In our app, we have a number of different has-zero-or-one relationships where the foreign object may or may not exist. For example, a Customer may or may not have a CreditCard on file, but it won't have more than one.

We started with something like

// app/models/customer.js
export default DS.Model.extend({
  creditCard: DS.belongsTo('credit-card', { async: true }),
})

// app/routes/customer/credit-card.js
import { isNotFoundError } from 'ember-ajax/errors'

export Ember.Route.extend({
  model() {
    const customer = this.modelFor('customer')
  
    return customer.get('creditCard').catch((e) => {
      if (!isNotFoundError(e)) { throw e }

      return this.get('store').createRecord('credit-card', { customer })
    })
  },
})

It's a bit cumbersome to have that error handling every time we fetch one of these models, though.

Use the Adapter

My first attempt was to use ember-data's adapter to solve this:

// app/adapters/application.js
export DS.JSONAPIAdapter.extend({
  findBelongsTo(store, snapshot, url, relationship) {
    return this._super(...arguments).catch((response) => {
      if (isNotFoundError(response) && relationship.options.blankOn404) {
        return {
          data: {
            id: snapshot.id,
            type: relationship.type
          }
        }
      }
      throw response;
    })
  },
})

Then I can declare any relationship as an upsert-to-blank relationship:

// app/models/customer.js
creditCard: DS.belongsTo('credit-card', { async: true, blankOn404: true }),

And finally, I can clean up my route:

// app/routes/customer/credit-card.js
model() {
  const customer = this.modelFor('customer')
  return customer.get('creditCard')
}

This works great!

Except now the creditCard record is never new.

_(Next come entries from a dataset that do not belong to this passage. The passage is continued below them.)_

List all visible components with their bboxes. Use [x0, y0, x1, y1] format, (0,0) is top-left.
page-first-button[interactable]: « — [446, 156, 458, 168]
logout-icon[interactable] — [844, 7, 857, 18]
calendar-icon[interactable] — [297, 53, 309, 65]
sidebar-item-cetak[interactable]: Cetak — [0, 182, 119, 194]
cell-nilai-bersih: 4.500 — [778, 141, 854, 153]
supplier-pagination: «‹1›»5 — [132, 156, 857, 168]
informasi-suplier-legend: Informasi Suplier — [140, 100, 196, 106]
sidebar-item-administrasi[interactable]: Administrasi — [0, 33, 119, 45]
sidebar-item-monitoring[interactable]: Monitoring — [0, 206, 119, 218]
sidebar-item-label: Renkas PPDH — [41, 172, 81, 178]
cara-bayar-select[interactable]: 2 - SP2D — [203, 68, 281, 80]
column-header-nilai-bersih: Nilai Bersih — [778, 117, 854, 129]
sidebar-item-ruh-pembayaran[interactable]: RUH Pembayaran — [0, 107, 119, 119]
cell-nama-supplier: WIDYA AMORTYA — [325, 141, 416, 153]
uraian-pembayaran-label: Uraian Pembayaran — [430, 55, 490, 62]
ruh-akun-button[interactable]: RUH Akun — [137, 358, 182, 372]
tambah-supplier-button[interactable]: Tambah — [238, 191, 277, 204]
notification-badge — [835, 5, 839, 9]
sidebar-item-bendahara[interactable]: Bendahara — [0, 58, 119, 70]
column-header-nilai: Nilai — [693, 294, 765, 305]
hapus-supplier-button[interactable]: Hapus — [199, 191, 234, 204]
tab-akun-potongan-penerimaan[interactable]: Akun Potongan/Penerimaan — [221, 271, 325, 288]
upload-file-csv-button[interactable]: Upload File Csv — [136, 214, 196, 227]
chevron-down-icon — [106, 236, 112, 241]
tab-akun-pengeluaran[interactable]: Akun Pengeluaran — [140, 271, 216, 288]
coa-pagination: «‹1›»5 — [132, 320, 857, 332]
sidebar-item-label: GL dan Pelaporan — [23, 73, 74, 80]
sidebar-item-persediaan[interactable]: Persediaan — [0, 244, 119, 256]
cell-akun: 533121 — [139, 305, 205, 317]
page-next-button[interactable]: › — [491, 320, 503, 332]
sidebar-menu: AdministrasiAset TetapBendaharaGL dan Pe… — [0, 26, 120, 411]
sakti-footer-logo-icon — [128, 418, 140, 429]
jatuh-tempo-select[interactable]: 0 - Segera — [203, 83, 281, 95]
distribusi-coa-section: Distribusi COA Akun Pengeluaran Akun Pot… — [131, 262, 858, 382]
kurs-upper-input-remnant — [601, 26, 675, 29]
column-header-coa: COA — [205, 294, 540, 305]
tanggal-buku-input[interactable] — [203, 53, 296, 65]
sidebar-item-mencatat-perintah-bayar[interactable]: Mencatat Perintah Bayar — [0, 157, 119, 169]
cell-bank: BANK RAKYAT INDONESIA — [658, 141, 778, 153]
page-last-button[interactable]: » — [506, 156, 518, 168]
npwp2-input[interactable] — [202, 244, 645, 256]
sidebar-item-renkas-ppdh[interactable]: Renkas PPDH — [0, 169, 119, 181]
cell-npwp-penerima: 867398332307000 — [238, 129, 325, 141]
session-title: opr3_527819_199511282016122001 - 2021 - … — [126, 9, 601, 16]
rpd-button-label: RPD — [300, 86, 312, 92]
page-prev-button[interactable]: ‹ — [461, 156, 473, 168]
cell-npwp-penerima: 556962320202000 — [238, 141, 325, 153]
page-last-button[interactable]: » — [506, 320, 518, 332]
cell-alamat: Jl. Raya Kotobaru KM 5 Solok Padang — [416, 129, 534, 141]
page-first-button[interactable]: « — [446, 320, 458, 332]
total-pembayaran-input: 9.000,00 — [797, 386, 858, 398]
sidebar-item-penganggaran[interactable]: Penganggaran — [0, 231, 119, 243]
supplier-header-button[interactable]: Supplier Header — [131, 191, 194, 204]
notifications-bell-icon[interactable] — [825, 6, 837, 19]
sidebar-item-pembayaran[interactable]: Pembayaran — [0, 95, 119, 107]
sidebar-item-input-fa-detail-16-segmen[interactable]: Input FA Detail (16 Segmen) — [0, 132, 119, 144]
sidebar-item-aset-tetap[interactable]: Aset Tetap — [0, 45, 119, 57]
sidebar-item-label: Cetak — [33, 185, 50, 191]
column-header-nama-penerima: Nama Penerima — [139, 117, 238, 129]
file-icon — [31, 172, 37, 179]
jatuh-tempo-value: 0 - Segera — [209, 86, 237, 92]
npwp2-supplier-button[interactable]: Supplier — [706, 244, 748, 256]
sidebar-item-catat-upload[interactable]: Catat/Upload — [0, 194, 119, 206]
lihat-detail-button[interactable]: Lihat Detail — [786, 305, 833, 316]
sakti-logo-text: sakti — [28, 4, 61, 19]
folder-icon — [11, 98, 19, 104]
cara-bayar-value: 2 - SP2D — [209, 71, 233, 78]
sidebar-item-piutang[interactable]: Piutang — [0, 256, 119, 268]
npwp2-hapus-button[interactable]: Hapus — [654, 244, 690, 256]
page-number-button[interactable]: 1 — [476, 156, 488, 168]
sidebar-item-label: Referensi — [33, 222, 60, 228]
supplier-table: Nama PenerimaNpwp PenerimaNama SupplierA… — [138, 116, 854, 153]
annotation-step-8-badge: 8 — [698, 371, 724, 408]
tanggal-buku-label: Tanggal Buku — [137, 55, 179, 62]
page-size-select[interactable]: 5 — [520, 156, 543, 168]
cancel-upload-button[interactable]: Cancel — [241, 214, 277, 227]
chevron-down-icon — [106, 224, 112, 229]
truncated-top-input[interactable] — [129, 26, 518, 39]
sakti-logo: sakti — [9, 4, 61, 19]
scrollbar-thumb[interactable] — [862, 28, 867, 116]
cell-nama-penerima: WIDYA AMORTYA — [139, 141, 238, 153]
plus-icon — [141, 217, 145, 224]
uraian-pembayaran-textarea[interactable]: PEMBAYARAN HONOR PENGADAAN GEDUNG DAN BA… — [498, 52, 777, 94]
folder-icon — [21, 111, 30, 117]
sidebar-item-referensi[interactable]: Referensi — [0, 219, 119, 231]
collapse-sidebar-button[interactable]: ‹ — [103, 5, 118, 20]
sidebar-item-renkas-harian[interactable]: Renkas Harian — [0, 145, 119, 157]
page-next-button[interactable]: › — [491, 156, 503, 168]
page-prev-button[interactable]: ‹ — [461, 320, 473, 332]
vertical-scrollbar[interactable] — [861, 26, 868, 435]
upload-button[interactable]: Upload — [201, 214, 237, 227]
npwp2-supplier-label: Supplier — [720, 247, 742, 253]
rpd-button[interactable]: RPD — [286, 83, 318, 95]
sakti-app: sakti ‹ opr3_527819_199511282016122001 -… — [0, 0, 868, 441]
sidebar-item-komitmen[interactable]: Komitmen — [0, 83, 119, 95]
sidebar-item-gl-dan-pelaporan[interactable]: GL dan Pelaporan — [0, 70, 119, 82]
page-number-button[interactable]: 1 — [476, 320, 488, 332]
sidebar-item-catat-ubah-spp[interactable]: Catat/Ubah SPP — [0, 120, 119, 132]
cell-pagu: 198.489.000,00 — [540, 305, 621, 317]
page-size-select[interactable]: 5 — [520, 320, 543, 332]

I can't, for example, do

<button type=submit>{{if creditCard.isNew 'Create' 'Update'}}</button>

And when I try to call creditCard.save(), it will always make a PATCH, never a POST.

I can get around this by giving the model a special id and mixing in some logic to the models

// app/adapters/application.js
return {
  data: {
    id: `${snapshot.id}--empty`,
    type: relationship.type
  }
}

// app/mixins/empty-support.js
export default Ember.Mixin.create({
  isEmpty: Ember.computed('id', function() {
    return /--empty$/.test(this.get('id'))
  })
})

// app/models/credit-card.js
import EmptySupport from '../mixins/empty-support'
export default DS.Model.extend(EmptySupport)

That sort of works, but it means I also need to change the adapter to check isEmpty when deciding whether to do a POST or a PATCH.

fetchOrBuild Mixin

My second idea was to create a mixin:fetch-or-build and be more explicit about when I'm invoking that logic:

// app/mixins/fetch-or-build.js
export default Ember.Mixin.create({
  fetchOrBuild(relationshipName) {
    const relationship = this.relationshipFor(relationshipName)
    Ember.assert(`Cannot find relationship ${relationshipName}`, relationship)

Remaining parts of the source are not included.